The pattern can also contain regular expression elements:
- GAT[TA]AG means "GATAAG or GATTAG"
(equivalent to GATWAG).
- CGGN{11}CCG means CGG followed by 10 N followed
by CCG.
- GATAAGN{0,30}GATAAG means two GATAAG spaced by 0
to 30 nucleotides.
Input sequence
The sequence in which the pattern has to be searched.
Input sequence format:
The following sequence formats are supported(click on the links for more details).
- raw: the raw sequence without any identifier or comment.
- multi: several raw sequences concatenated.
- IG: IntelliGenetics format.
- FastA: the sequence format used by FastA, BLAST, Gibbs sampler and a lot of other bioinformatic programs.
- Wconsensus: the format defined by Jerry Hertz for his programs (patser, consensus, wconsensus).
Search strands
The pattern can be searched on the direct (W for Watson), the
reverse complement (C for Crick), or both strands.
Substitutions
Imperfect matches can be allowed, with a given number of substitutions.

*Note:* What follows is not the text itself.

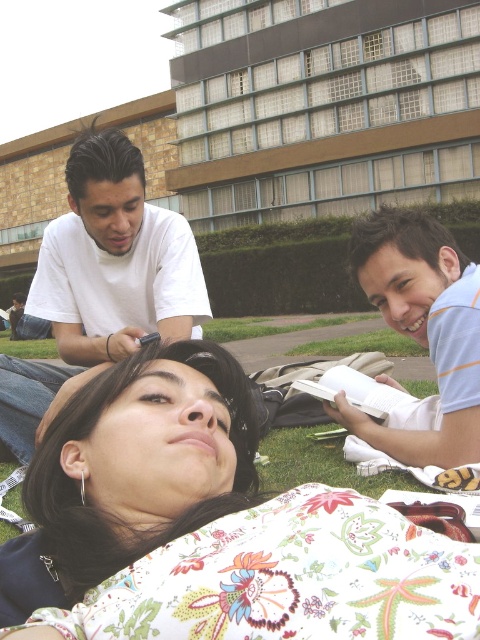 You are a photographer setting up a shot of the scene. You need to place a small tripod between the floral fabric pillow at lower center and the light blue striped shirt at lower right. Can you fit it there if the tripod requires 1 meter of space between the two objects?

The floral fabric pillow at lower center might be wider than light blue striped shirt at lower right, so the distance between them is uncertain. Without knowing the exact distance, it is not possible to confirm if the tripod will fit.

You are a photographer standing at the center of the park. You want to take a photo of the white matte shirt at upper left and the floral fabric pillow at lower center. The minimum distance required for your camera lens to focus on both objects clearly is 5 feet. Will your camera be able to focus on both objects simultaneously?

The white matte shirt at upper left is 4.43 feet away from the floral fabric pillow at lower center. Since the distance between them is less than the 5 feet minimum required by the camera lens, the camera can focus on both objects simultaneously. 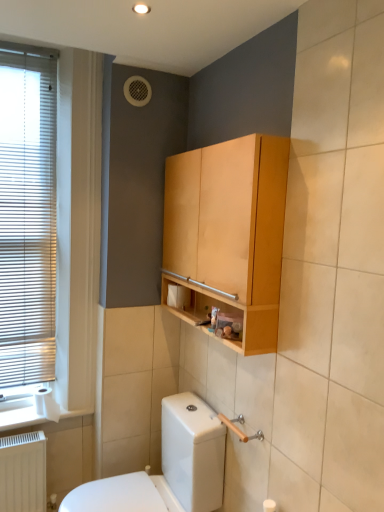 The image size is (384, 512). Identify the location of vacant space to the left of white matte toilet paper at lower left, the second toilet paper in the top-to-bottom sequence. [x=16, y=419]. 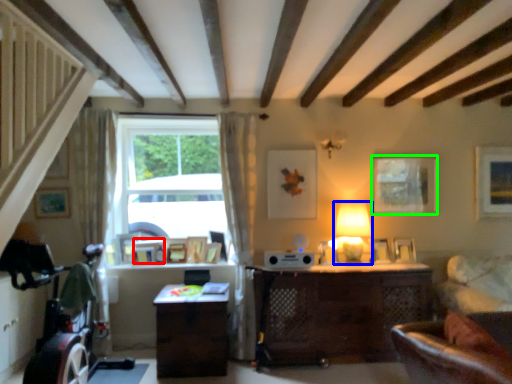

insertions and deletions are not supported.
Return
The program either returns the matching positions, or the number of
matches within each input sequence.
Flanking
When the option "return matching position" is selected, the
program also return the sequence of the matching word. This sequence can
be extended leftwards and rightwards with the flanking option.
Origin
Matching positions can be calculated either relative to the sequence start, or to the sequence end. The second option is most useful for upstream sequences, since it directly indicates the distance between the site and the ORF start. It is thus selected by default.